Ich weiß nicht, ob es an mir oder der aktuellen international erfolgreichen Popmusik liegt, aber noch nie waren mir die Live-Auftritte so egal, wie bei diesem Echo. Ich habe nie verstanden, was Rita Ora nun auszeichnet und hätte mich riesig gefreut, wenn stattdessen die ebenfalls nominierte Dua Lipa auf der Bühne gewesen wäre. Ich verstehe das Phänomen Shawn Mendes im großen Ganzen, wundere mich aber, wie man mit so schwachen Songs wie »In My Blood« so erfolgreich werden kann. Jason Derulo und seine Hits »Tip Toe« und »Swalla« sind ohne die guten Features auch eher R’n’B-Pop-Stangenware und warum Kool Savas eine Bühne mit Rea Garvey teilt, muss man mir auch noch erklären. Sympathisch wiederum war Alice Merton und ihre Band, die sich noch einen Award ins Regal stellen kann, den sie wohl auch wie alle anderen überwiegend ihrem Überhit »Roots« zu verdanken hat, der toll aber totgedudelt ist. Oder Kylie Minogue mit ihrem Country-Pop-Schlager, oder wie man ihren neuen Sound nennen soll. Und selbst Entertainment-Roboter Helene Fischer zeigte mal Improvisationstalent bei ihrem Auftritt mit »Despacito«-Stelzbock Luis Fonsi.

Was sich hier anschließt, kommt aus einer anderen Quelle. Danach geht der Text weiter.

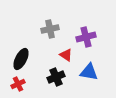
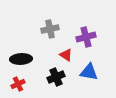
black ellipse: rotated 60 degrees clockwise
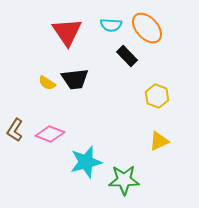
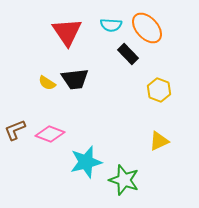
black rectangle: moved 1 px right, 2 px up
yellow hexagon: moved 2 px right, 6 px up
brown L-shape: rotated 35 degrees clockwise
green star: rotated 20 degrees clockwise
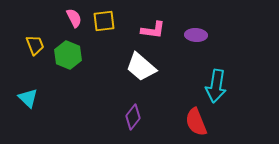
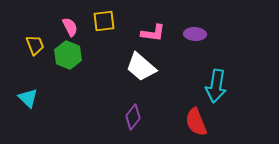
pink semicircle: moved 4 px left, 9 px down
pink L-shape: moved 3 px down
purple ellipse: moved 1 px left, 1 px up
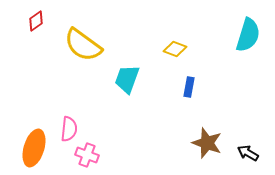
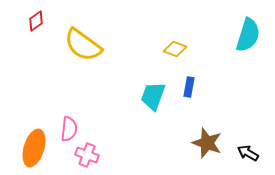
cyan trapezoid: moved 26 px right, 17 px down
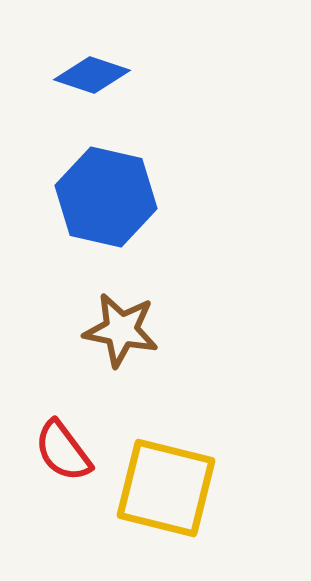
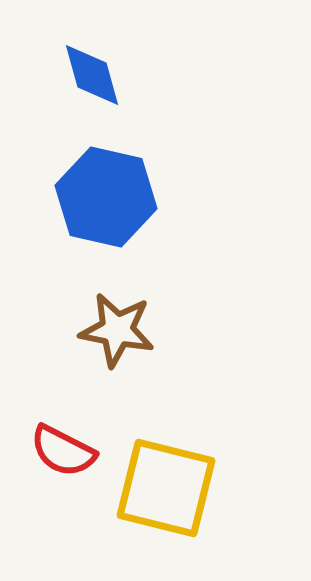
blue diamond: rotated 56 degrees clockwise
brown star: moved 4 px left
red semicircle: rotated 26 degrees counterclockwise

6. Haiyti ist nicht nur Webcamgirl, Bahama Mama und Intro-Covergirl – sie ist auch Echo-Gewinnerin

Ein entlarvender Moment war die Vergabe des Echos, der von rund zwanzig Kritikerinnen und Kritikern vergeben wird. Es ist der einzige Preis, bei dem Verkaufszahlen überhaupt keine Rolle spielen und man betont geschmäcklerisch sein kann. Judith Holofernes übergab den Preis, hielt eine charmante Rede und freute sich sehr darüber, dass Haiyti in dieser Kategorie gewann. Die sich wiederum auch sehr freute, und für die Zukunft gelobte, mehr Bock auf Interviews zu haben. Entlarvend war in dieser Szene vor allem die Geräuschkulisse im Saal. Als die Nominierten über die Leinwand flimmerten, wurde minimal gejubelt, bei der Nennung von Nils Frahm konnte man sogar die Fragezeichen in den Gesichter des Saalpublikums zählen. Wenn ich also noch einen Beweis brauchte, dass diese Party für jenen Teil der Musikwelt ist, mit dem ich nicht so viel zu tun habe – hier war er. Aber egal: Es waren tolle Nominierte (neben Frahm und Haiyti noch Tocotronic, Feine Sahne Fischfilet, Casper) und es gabe eine Gewinnerin, der wir von ganzem Herzen gratulieren. Darauf einen Martini!

7. Es war also nicht alles schlecht ...

Auch wenn ich damit ein wenig aus der Rolle falle, muss ich dann doch noch mal loswerden, dass es auch einige ganz nette Momente gab: Zum Beispiel die Vergabe des Ehren-Echo an Musiker, Illustrator und Beatles-Weggefährte Klaus Voormann durch Wolfgang Niedecken und Paul McCartney per Einspieler . Oder die zwar pathetisch angelegte, aber sympathische Rede von Fetsum und Teddy vom Peace By Peace Festival, die mit dem Echo für Soziales Engagement ausgezeichnet wurden. Das waren dann die Studio- und Fernsehmomente, wo man wieder kurz dachte: Ja, so könnte das auch aussehen. Die erfreuliche Konsequenz für das Festival – das Interesse war so groß, dass der Server zusammenbrach:

Nehmen wir doch diese Meldung als versöhnlichen Ausklang und hoffen, dass im nächsten Jahr die guten Momente mal alles andere überstrahlen.